Another of the twenty parks managed by New Jersey Sports and Exposition Authority, Richard W. DeKorte Park (https://www.njsea.com/parks-and-trails/ ) was one of the first locations I ventured to when I started birding. It probably wouldn’t be a stretch to say that this park inspired me to become a bird watcher. We would pass it on the train and I kept wondering what this amazing place was, and how could I get there. One day I finally tried it, and it didn’t disappoint. I still go there regularly, and it never fails to amaze. In the heart of New Jersey’s Meadowlands, this wetland habitat is visited by over 285 different species. The 3.5 miles of trails include a boardwalk through the wetland area itself, as well as some grassy, treed areas. The Manhattan skyline is visible in the background with the highway and train line. Nature truly co-exists with man in this spot.

I always start by heading out on the Marsh Discovery trail with its boardwalk and bird blinds. There are many birds that you are sure to see here in the summer months. Top of the list is tree swallows. They truly dominate the area. Little wonder really.
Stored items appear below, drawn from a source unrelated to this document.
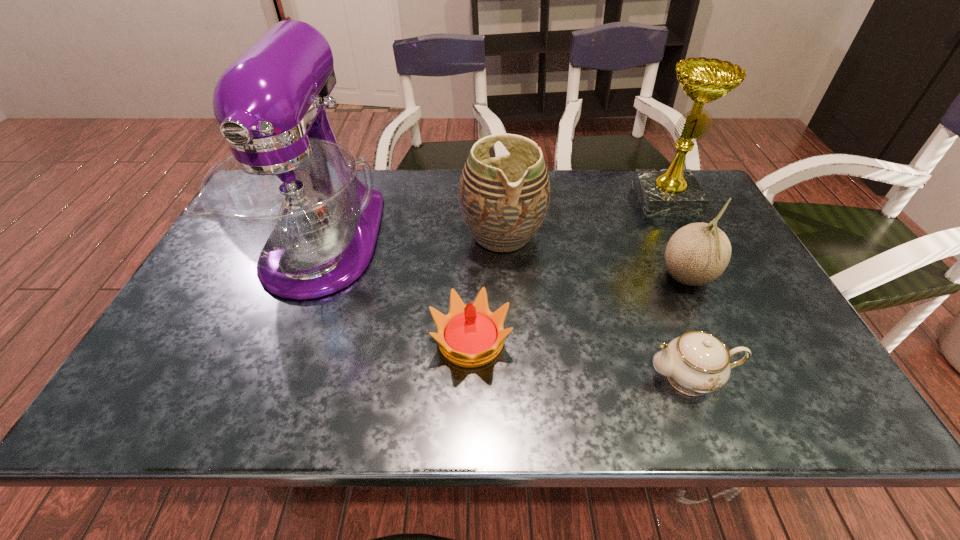 Locate an element on the screen. The width and height of the screenshot is (960, 540). empty space between the third tallest object and the mixer is located at coordinates (413, 238).

Identify the location of vacant area that lies between the chinaware and the second tallest object. pyautogui.click(x=678, y=288).

Image resolution: width=960 pixels, height=540 pixels. What are the coordinates of `free space between the crown and the mixer` in the screenshot? It's located at (397, 292).

This screenshot has height=540, width=960. I want to click on free spot between the award and the pottery, so [x=584, y=217].

Locate an element on the screen. Image resolution: width=960 pixels, height=540 pixels. vacant area that lies between the tallest object and the crown is located at coordinates point(397,292).

Choose which object is the third nearest neighbor to the chinaware. Please provide its 2D coordinates. Your answer should be formatted as a tuple, i.e. [(x, y)], where the tuple contains the x and y coordinates of a point satisfying the conditions above.

[(504, 200)]

Identify the location of the second closest object to the fourth shortest object. The height and width of the screenshot is (540, 960). (289, 198).

Identify the location of free space that satisfies the following two spatial constraints: 1. on the front side of the cantaloup; 2. on the left side of the fourth shortest object. The width and height of the screenshot is (960, 540). (505, 279).

Where is `free spot that satisfies the following two spatial constraints: 1. at the bowl opening of the tallest object; 2. on the right side of the crown`? The height and width of the screenshot is (540, 960). free spot that satisfies the following two spatial constraints: 1. at the bowl opening of the tallest object; 2. on the right side of the crown is located at coordinates (285, 341).

Where is `vacant space that satisfies the following two spatial constraints: 1. on the front-facing side of the award; 2. at the spout of the chinaware`? vacant space that satisfies the following two spatial constraints: 1. on the front-facing side of the award; 2. at the spout of the chinaware is located at coordinates (756, 377). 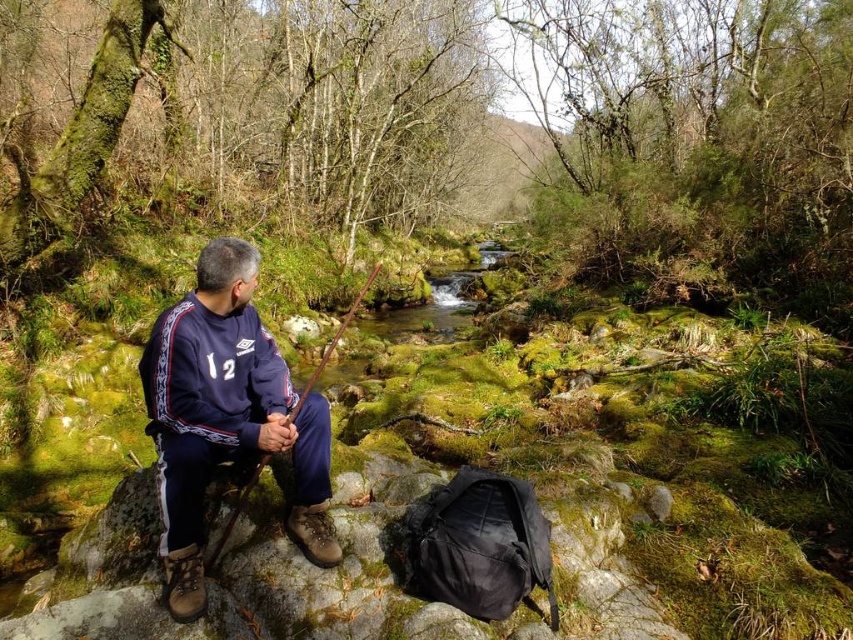 Which is above, dark blue fleece at center or brown wooden fishing pole at left?

brown wooden fishing pole at left is higher up.

Measure the distance between point (184, 339) and camera.

The distance of point (184, 339) from camera is 2.26 meters.

The image size is (853, 640). I want to click on dark blue fleece at center, so click(225, 417). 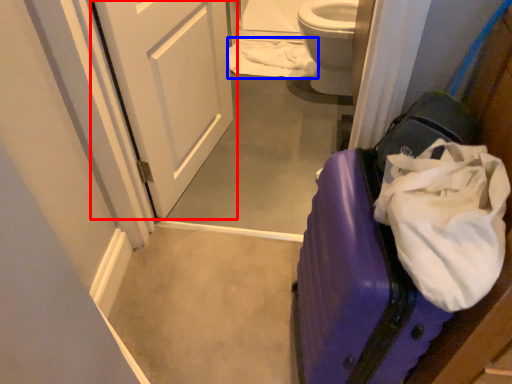 Question: Which object is further to the camera taking this photo, door (highlighted by a red box) or toilet paper (highlighted by a blue box)?

Choices:
 (A) door
 (B) toilet paper

Answer: (B) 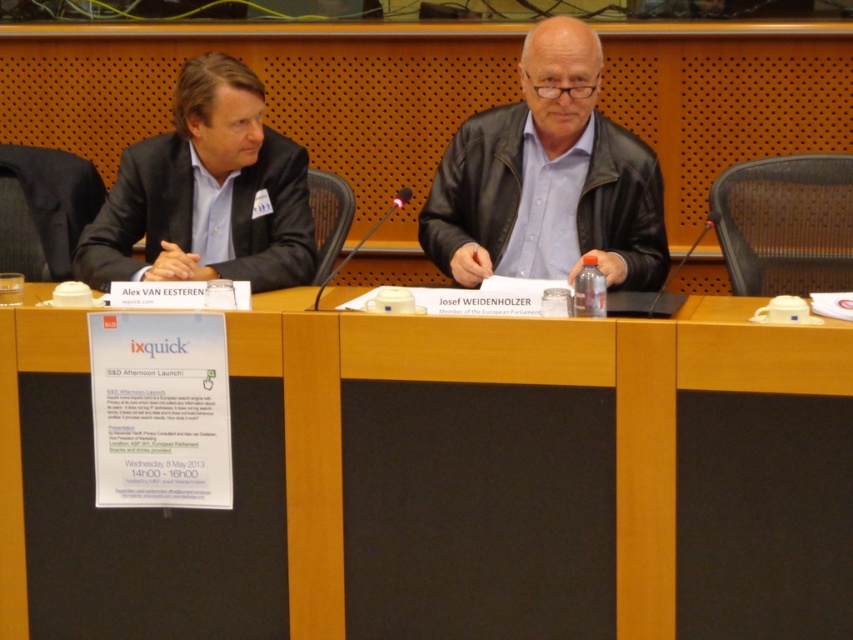 Question: Among these objects, which one is farthest from the camera?

Choices:
 (A) matte black suit at left
 (B) wooden at center
 (C) leather jacket at center

Answer: (C)

Question: Which point is farther to the camera?

Choices:
 (A) (459, 163)
 (B) (28, 417)
 (C) (300, 282)

Answer: (A)

Question: Can you confirm if wooden at center is smaller than leather jacket at center?

Choices:
 (A) no
 (B) yes

Answer: (A)

Question: Which point appears closest to the camera in this image?

Choices:
 (A) (221, 632)
 (B) (605, 214)
 (C) (236, 108)

Answer: (A)

Question: Can you confirm if leather jacket at center is bigger than matte black suit at left?

Choices:
 (A) yes
 (B) no

Answer: (A)

Question: Is leather jacket at center thinner than matte black suit at left?

Choices:
 (A) yes
 (B) no

Answer: (B) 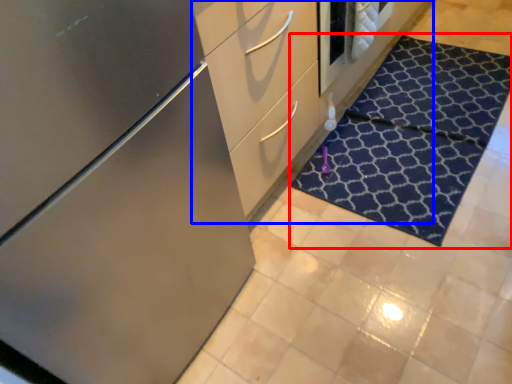 Question: Which object appears farthest to the camera in this image, doormat (highlighted by a red box) or dresser (highlighted by a blue box)?

Choices:
 (A) doormat
 (B) dresser

Answer: (A)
The whole habitat has been populated with tree swallow sized nest boxes, out in the middle of the marsh. They are constantly gliding overhead and chirping to each other in their hyper-active way. They do settle on banisters, nest boxes and vegetation if you are patience enough to wait. I can never get enough of photographing them. The sheen of their feathers in the direct sunlight is one of the most beautiful things I have ever seen.

After the tree swallows, it is Great Egrets and Great Blue Heron you should expect to see. Sometimes, especially in spring and summer, there will be dozens of them, slowly making their way across the marsh, with their steady, exacting steps, heads down watching for anything tasty they might flush out of the mud. It is actually the Great Egrets that first attracted me to this place.

Being a marsh, Seagulls and Terns are also species you are likely to encounter on a walk here. The Seagulls tend to congregate at the mudflats, while the Terns like to explore the whole area. Their antics are more than a bit amusing. The Terns often remind me of the Three Stooges (even when there are more than three), as each of their actions always seem to be a direct reaction to some action another in the flock took. He hops away, I hop after. He flies up and lands, I fly up and land a little farther. These waterbirds are some of the only birds who remain on this spot through the winter, not a light-hearted prospect. I give them a lot of credit for braving the exposed waters, especially when the icy winter wind blows.

Other waterfowl can also be seen and at some points, such as early spring, you can see five or six different kinds of ducks. Mallards are usually abundant, but I have also spotted Northern Shovelers, Bufflehead and Greater Scaup. Canada Geese are sometimes here and the occasional Muted Swan can also be found floating around. Double-Crested Cormorants really like the mudflats. They usually congregate their in large groups, but you can sometimes see a lone Cormorant drying off its wings in the sunshine.

The song birds need their acknowledgment as well. Song Sparrows and Marsh Wrens fill the air with their songs. Red-Winged Blackbirds also make their presence known either with a loud call or a sudden appearance in the reeds. Catbirds, Robins and the occasional Grackle also like this spot, particularly the more forested areas.

One of the things that keeps me coming back to this location is the surprises that seem to be waiting at every turn. Yes, I see a lot of the same birds each trip, but I never know what other birds and animals might be waiting around the next curve in the boardwalk. I have seen woodchucks, painted turtles and so many lovely butterflies here. Some of my other favorite rare encounters include a pair of Lesser Yellowlegs wandering in the mudflats, a bright yellow Palm Warbler and a Yellow-Rumped Warbler.